[Saved entries]

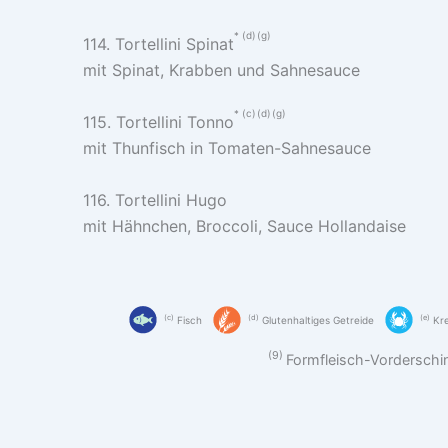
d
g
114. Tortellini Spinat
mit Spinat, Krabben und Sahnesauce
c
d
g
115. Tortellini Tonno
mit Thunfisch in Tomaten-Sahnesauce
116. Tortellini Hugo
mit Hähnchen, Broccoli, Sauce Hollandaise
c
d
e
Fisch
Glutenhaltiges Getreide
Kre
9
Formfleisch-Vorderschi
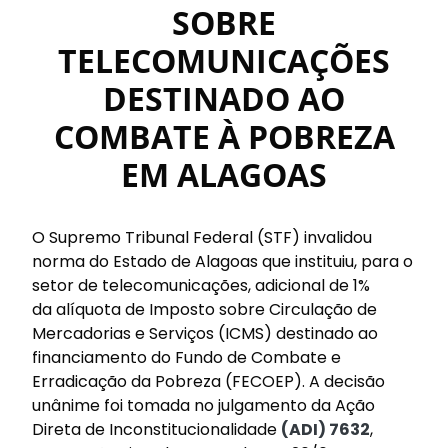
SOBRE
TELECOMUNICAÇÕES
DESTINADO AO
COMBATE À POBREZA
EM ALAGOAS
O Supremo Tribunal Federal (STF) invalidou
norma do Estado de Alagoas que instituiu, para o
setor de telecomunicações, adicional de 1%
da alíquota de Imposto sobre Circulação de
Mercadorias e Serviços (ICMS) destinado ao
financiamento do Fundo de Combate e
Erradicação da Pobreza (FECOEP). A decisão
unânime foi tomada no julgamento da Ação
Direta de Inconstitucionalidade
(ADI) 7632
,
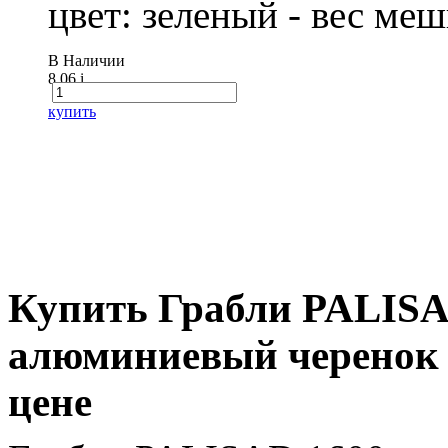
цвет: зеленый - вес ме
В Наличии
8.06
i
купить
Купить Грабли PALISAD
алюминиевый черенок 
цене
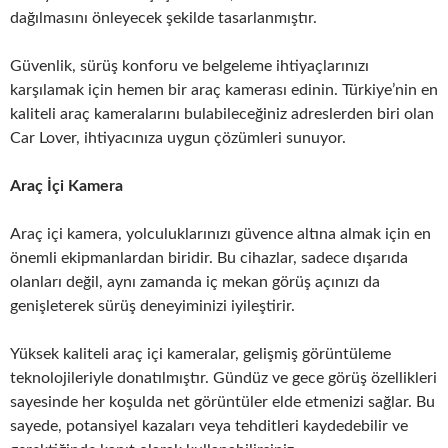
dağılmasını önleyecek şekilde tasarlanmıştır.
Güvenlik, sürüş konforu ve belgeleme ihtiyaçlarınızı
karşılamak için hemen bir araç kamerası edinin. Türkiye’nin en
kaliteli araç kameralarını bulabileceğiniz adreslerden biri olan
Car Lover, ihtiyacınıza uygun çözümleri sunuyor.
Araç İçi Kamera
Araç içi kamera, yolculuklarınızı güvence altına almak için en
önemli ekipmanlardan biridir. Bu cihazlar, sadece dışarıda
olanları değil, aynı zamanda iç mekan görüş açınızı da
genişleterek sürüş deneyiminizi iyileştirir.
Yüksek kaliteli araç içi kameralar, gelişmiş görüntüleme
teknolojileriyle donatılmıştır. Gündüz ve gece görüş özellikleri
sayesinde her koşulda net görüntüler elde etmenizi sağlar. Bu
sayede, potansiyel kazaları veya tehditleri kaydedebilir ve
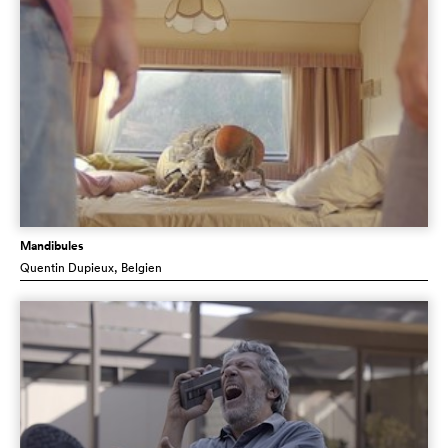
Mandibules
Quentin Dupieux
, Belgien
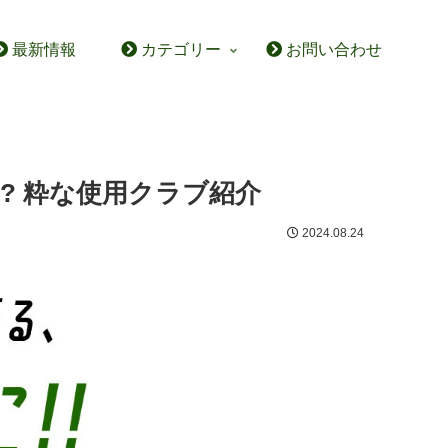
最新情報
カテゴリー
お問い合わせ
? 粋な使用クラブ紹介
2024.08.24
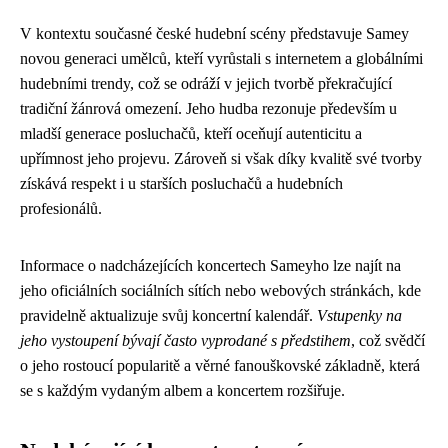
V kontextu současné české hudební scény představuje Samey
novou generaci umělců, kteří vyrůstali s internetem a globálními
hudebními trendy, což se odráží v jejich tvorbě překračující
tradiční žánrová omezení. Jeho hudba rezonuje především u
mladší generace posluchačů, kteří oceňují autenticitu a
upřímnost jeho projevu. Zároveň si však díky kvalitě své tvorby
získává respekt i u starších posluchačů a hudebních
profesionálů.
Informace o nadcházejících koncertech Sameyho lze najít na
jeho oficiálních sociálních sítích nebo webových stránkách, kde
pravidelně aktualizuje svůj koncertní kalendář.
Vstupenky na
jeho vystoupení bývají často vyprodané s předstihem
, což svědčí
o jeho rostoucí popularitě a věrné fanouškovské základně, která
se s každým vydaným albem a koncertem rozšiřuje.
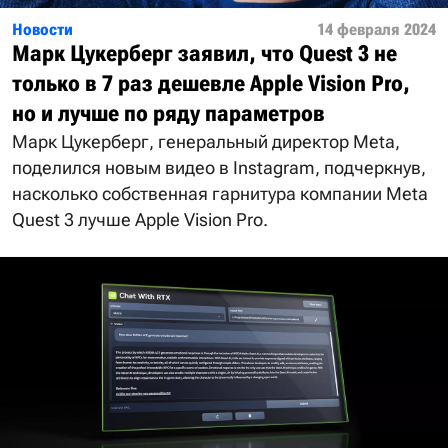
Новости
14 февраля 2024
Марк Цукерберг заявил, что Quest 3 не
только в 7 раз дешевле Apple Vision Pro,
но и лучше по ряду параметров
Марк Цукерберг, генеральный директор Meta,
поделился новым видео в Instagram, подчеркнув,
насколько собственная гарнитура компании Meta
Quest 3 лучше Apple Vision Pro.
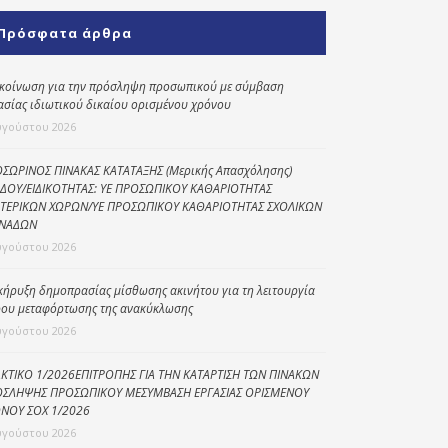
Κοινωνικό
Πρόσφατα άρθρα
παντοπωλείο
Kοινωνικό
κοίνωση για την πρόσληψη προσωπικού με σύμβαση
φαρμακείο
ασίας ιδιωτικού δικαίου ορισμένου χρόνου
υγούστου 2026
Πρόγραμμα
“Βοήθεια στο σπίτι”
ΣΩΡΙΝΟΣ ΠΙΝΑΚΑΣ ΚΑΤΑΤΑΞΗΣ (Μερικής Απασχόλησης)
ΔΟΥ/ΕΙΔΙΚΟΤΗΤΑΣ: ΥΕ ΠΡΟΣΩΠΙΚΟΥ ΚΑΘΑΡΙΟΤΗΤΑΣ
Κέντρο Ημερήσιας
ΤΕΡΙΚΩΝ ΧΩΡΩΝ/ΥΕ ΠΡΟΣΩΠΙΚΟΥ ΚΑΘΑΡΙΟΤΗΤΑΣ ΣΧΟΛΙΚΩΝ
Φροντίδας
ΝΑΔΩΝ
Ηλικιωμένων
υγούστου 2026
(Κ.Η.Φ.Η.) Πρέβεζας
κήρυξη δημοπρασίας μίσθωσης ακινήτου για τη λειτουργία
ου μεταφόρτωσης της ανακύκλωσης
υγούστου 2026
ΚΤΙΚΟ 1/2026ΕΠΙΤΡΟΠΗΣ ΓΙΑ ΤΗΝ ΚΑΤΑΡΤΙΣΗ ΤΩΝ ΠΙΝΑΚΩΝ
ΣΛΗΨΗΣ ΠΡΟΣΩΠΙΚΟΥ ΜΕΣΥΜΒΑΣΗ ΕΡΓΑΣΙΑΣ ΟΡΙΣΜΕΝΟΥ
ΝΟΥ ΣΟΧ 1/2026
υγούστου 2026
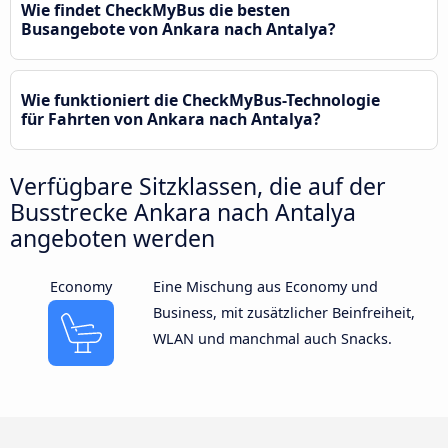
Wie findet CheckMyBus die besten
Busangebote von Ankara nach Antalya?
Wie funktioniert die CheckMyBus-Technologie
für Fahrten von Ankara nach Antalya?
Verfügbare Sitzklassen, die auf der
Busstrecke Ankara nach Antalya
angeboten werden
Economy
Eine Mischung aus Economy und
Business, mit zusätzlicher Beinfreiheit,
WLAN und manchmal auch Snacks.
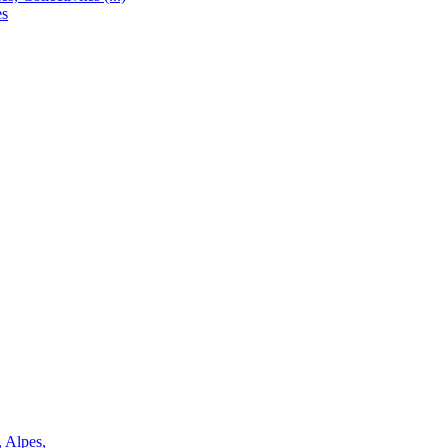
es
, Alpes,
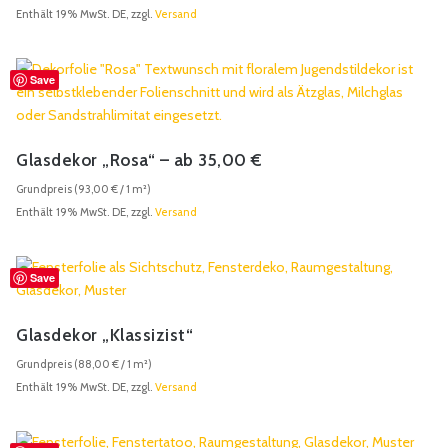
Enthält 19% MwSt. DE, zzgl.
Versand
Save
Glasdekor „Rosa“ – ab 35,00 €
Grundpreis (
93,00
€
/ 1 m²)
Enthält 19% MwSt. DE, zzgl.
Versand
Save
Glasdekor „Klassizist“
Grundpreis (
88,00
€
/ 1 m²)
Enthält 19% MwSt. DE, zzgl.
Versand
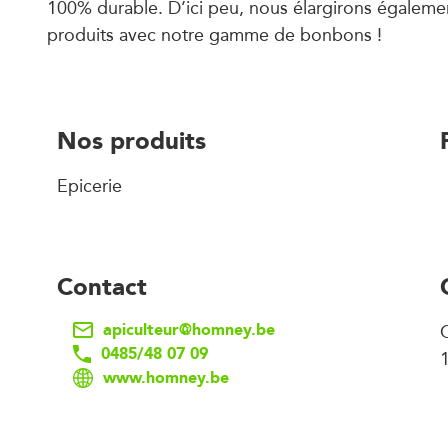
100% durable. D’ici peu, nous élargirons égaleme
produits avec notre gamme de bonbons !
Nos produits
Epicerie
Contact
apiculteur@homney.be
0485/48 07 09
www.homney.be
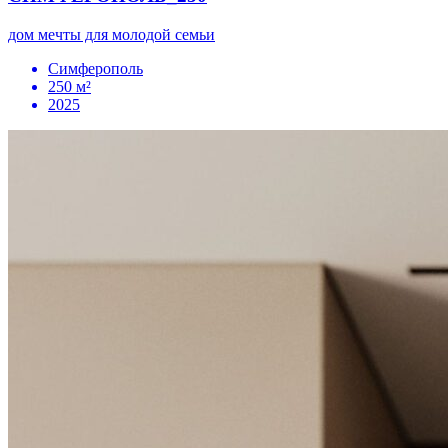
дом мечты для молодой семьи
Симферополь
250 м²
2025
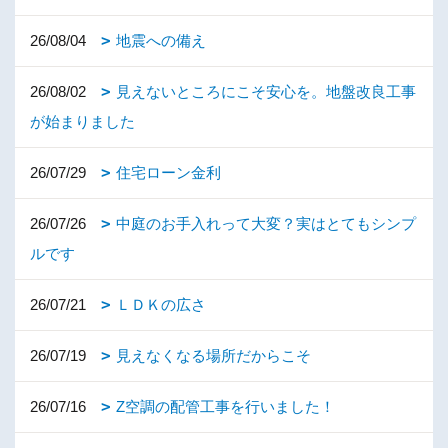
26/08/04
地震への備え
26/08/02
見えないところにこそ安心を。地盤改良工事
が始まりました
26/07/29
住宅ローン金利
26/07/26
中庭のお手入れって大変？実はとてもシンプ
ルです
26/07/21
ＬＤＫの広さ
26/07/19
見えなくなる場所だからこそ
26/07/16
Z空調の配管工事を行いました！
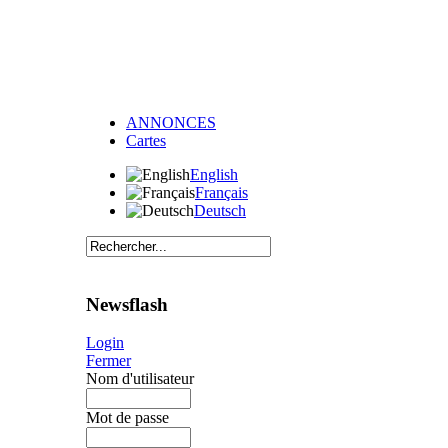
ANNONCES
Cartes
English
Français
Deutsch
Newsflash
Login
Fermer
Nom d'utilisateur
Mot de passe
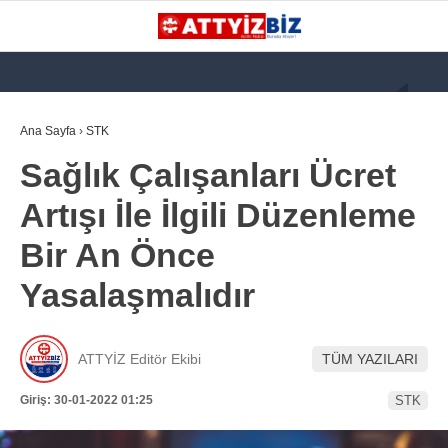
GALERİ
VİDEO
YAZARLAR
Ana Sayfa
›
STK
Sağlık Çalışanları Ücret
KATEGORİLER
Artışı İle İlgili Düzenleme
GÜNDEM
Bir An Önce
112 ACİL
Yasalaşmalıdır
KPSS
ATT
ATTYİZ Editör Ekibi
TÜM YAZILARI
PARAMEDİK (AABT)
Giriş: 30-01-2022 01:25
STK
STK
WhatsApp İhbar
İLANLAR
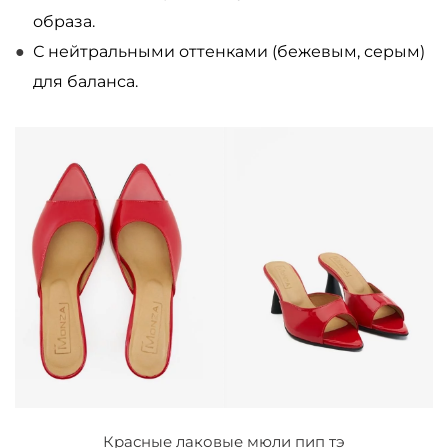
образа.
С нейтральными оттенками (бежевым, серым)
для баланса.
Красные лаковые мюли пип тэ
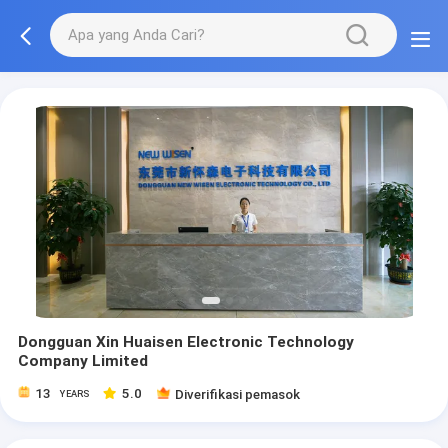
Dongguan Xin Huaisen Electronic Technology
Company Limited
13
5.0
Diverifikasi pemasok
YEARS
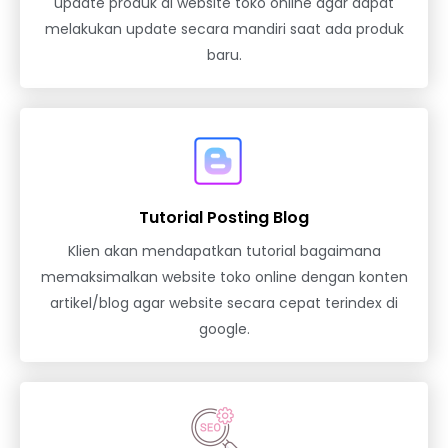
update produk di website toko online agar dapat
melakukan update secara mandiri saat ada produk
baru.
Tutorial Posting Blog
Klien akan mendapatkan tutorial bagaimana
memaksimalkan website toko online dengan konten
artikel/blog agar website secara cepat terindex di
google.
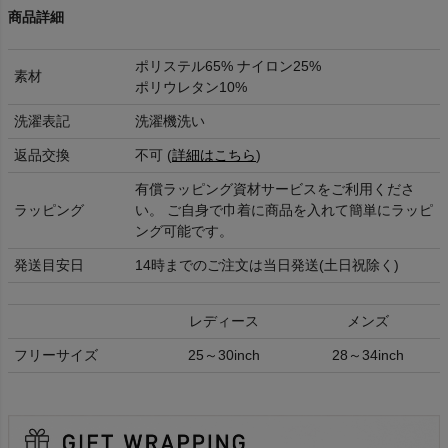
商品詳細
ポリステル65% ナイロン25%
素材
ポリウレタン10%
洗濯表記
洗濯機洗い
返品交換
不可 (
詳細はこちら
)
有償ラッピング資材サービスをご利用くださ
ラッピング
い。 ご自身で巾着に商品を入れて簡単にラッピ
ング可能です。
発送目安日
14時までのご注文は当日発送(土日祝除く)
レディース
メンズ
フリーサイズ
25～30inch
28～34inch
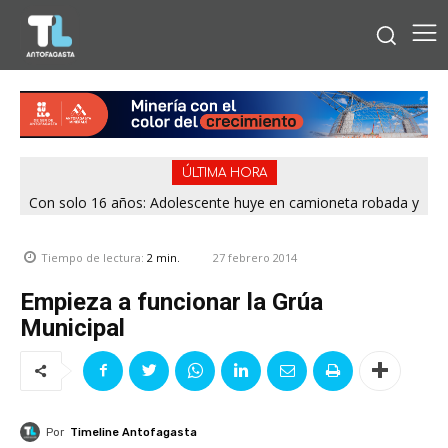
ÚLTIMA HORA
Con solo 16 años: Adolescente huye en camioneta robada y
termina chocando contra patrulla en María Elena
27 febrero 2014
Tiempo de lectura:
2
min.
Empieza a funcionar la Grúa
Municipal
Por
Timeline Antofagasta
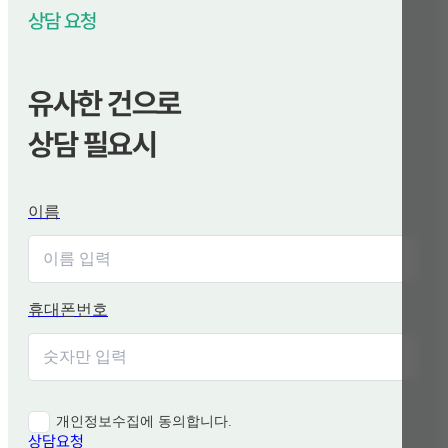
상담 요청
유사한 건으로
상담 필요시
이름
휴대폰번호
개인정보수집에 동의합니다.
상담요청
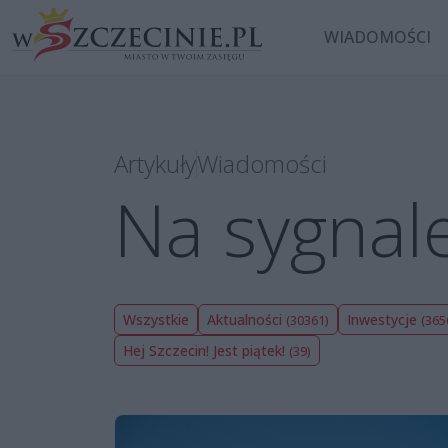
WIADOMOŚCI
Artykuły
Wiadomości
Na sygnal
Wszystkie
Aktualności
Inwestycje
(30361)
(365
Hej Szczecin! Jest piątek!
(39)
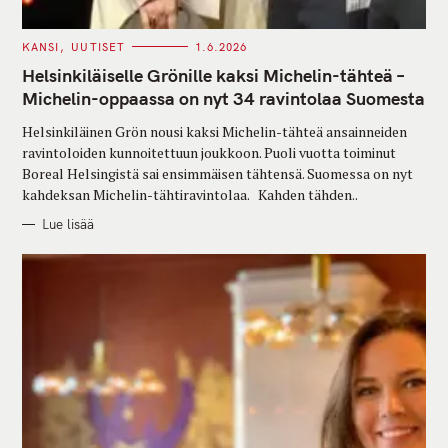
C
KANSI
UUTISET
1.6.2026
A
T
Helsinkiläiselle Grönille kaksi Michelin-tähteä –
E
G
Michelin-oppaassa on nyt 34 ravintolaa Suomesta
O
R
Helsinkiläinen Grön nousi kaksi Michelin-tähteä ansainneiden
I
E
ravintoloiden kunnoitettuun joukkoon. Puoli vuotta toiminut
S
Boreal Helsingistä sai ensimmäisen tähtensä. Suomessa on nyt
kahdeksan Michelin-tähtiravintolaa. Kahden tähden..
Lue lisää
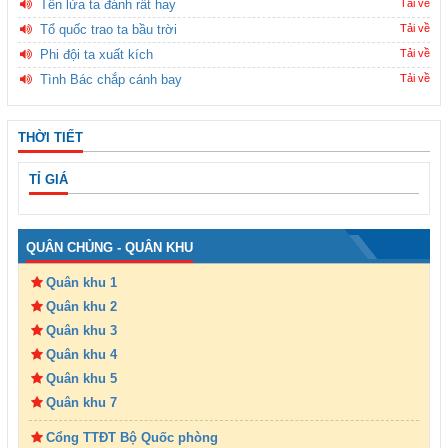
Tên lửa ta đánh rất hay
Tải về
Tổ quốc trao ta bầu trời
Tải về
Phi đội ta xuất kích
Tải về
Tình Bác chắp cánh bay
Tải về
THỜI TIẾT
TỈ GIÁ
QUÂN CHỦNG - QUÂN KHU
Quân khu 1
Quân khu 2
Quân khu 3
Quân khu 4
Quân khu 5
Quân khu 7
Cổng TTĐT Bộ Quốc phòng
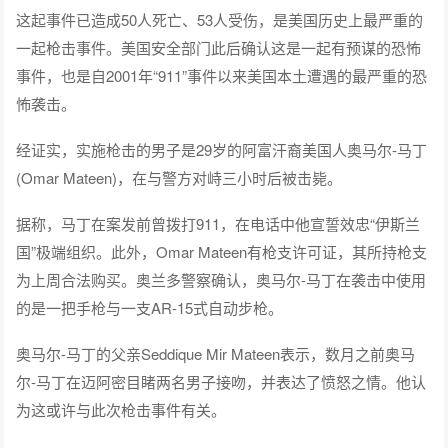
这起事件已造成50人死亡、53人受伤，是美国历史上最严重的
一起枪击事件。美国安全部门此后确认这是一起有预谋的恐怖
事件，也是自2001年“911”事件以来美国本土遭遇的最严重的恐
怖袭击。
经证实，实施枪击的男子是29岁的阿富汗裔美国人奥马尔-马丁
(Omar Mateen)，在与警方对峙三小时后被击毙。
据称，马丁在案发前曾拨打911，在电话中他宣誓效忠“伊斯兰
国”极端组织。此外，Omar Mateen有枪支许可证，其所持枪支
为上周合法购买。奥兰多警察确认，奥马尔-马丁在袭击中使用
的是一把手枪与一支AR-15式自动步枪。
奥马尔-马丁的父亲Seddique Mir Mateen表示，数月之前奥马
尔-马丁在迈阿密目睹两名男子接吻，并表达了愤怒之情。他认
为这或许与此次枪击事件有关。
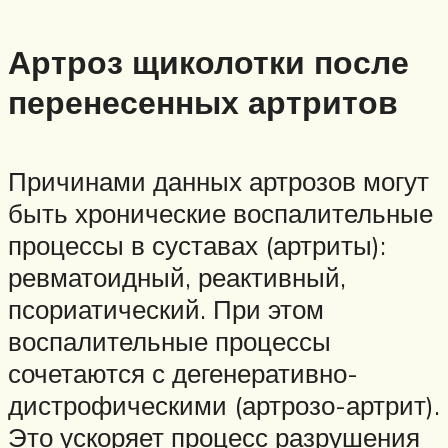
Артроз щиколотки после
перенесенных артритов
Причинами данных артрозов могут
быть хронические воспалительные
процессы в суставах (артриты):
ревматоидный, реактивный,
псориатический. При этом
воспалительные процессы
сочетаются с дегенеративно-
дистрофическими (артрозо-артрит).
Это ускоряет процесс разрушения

▶ _The task_
Return each line among the entries that holds the word "Antalya".

▶ _Worked solution_
Busangebote von Ankara nach Antalya?
für Fahrten von Ankara nach Antalya?
Busstrecke Ankara nach Antalya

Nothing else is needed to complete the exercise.